Is ransomware the new terrorism?
News / Is ransomware the new terrorism?
In this era of technological evolution, it would seem that the cyber threat landscape becomes incredibly challenging with each advancement. One such challenge happens to be ransomware, over the years the sophistication of ransomware attacks has increased as well as the amounts of money demanded and paid out in exchange for the information being held for ransom. IT professionals are under extreme pressure to protect organisations from the next big ransomware attack; this is one reason why organisations need to equip their employees with the necessary knowledge to identify activity that might lead to such an attack.
Cyber Awareness: A Mitigation Key
Prevention and response to ransomware requires awareness of attack vectors and different approaches to minimising associated risks. Employees must understand how to detect and avoid common attack vectors. Here are a few examples of what they should be taught to look out for:
- Common Attack Strategies (e.g. phishing attempts)
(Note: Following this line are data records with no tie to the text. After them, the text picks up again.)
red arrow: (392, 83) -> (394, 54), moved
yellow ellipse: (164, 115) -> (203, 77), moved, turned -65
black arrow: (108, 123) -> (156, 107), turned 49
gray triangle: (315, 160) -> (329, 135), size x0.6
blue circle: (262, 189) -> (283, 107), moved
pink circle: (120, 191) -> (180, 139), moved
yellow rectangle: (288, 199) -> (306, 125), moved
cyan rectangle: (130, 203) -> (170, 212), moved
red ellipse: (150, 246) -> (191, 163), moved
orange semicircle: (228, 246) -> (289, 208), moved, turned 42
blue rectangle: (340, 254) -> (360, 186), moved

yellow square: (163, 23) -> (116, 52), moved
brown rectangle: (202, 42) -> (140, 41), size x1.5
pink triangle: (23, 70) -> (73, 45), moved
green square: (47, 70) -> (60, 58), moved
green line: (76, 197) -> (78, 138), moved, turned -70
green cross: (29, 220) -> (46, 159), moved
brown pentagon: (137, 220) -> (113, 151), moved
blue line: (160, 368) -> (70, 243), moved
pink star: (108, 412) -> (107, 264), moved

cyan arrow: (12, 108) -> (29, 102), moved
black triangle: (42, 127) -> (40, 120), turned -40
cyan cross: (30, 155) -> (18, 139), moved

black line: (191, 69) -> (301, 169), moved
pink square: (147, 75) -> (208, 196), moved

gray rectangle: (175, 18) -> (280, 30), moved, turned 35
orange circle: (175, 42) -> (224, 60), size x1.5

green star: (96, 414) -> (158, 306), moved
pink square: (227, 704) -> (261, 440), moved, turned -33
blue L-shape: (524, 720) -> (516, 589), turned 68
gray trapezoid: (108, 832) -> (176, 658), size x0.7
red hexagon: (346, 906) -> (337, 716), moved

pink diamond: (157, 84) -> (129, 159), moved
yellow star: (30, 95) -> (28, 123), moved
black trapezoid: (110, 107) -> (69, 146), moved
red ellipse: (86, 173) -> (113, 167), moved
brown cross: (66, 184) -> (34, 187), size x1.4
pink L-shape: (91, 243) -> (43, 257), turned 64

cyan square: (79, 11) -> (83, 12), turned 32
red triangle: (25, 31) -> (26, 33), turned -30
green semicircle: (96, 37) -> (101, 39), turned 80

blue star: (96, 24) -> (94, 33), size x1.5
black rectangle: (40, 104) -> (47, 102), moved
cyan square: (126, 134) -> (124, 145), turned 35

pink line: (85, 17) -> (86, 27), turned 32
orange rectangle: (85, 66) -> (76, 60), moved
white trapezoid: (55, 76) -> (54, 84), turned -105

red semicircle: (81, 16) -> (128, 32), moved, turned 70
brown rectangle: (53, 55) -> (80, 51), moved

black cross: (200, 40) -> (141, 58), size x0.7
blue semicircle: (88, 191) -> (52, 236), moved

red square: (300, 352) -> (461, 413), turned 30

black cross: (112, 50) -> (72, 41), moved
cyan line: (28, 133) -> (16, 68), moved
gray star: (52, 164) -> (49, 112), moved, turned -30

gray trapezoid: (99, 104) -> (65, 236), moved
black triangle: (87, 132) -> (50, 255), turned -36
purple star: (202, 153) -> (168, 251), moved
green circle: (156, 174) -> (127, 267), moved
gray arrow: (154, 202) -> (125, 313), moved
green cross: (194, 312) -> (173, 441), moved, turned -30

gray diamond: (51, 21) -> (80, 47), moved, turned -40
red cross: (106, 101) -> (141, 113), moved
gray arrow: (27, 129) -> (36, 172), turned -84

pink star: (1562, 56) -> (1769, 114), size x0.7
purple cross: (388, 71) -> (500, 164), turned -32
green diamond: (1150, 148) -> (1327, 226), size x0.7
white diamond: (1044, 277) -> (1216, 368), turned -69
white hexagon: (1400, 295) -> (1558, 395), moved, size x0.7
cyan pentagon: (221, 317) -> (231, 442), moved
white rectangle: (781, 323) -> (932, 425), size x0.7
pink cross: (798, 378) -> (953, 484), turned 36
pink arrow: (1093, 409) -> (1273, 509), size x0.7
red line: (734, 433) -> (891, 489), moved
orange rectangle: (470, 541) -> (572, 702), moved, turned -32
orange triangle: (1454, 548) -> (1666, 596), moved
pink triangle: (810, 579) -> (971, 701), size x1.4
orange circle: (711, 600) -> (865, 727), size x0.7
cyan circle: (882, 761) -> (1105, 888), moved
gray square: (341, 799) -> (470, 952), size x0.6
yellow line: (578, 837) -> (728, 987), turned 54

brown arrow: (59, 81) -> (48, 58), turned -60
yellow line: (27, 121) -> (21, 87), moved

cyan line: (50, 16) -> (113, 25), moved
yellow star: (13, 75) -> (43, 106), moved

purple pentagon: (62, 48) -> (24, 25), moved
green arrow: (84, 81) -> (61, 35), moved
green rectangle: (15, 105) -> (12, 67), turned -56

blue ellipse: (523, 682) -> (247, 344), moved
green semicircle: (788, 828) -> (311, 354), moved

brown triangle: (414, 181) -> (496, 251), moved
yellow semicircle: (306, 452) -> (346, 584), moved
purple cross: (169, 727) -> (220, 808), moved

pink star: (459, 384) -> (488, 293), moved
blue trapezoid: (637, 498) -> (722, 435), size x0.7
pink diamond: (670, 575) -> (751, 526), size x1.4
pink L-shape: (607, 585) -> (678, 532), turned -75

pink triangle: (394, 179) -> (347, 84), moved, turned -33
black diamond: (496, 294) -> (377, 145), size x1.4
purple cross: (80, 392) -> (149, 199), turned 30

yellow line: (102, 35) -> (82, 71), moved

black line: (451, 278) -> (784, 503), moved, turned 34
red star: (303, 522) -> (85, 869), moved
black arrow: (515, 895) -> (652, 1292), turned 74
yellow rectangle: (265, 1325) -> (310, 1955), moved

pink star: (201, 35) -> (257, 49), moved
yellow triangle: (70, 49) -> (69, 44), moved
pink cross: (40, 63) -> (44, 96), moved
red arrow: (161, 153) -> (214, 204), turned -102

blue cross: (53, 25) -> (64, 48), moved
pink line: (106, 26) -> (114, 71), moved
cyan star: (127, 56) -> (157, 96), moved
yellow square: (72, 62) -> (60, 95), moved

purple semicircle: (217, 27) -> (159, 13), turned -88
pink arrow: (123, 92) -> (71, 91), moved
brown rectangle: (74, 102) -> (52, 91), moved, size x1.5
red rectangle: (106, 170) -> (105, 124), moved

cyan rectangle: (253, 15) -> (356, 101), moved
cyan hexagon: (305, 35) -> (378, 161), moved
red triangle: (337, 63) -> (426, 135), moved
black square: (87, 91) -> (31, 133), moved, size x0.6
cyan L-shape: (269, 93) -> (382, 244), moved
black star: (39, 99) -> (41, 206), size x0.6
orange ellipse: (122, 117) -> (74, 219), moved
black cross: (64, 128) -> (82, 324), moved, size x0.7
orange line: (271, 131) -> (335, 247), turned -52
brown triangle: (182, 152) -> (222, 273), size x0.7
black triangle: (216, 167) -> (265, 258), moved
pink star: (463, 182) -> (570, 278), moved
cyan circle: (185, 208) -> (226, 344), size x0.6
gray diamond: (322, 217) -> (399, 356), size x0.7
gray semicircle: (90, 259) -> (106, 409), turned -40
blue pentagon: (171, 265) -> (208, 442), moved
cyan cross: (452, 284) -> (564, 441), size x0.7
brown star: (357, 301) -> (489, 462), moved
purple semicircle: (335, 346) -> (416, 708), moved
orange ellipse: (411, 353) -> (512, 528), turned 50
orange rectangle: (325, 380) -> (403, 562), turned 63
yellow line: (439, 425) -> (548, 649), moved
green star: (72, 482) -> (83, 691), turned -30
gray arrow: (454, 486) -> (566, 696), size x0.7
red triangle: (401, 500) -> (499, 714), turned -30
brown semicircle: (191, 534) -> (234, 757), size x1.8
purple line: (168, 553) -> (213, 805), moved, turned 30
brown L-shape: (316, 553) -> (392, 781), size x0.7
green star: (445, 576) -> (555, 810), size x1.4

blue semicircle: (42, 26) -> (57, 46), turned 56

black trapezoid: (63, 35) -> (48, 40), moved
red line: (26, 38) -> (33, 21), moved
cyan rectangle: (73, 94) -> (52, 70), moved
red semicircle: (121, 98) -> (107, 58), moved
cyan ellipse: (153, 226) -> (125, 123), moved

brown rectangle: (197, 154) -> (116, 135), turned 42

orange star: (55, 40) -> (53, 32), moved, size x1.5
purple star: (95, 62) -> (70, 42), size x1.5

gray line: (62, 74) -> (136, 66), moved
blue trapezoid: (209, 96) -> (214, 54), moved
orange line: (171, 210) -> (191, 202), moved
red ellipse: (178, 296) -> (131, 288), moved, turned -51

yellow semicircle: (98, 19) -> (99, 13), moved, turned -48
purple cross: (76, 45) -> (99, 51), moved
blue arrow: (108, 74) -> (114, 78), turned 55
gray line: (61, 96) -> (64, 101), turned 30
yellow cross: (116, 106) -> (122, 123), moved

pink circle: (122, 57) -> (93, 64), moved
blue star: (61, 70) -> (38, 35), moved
- Suspicious emails containing links or files
- Malicious websites
Covid-19: A Win for Cyber Criminals
The chaos caused in the wake of the pandemic has provided cyber criminals with ample opportunity to wreak havoc. The hybrid work environment has created an increased attack surface and organisations in industries deemed high value by threat activists have become bigger targets such as the healthcare sector, which can’t afford a breach at the best of times let alone right now, so ransomware hackers know that they are likely to get exactly what they demand in exchange for the release of encrypted data.
Are Attacks Increasing or Are They Becoming High Profile?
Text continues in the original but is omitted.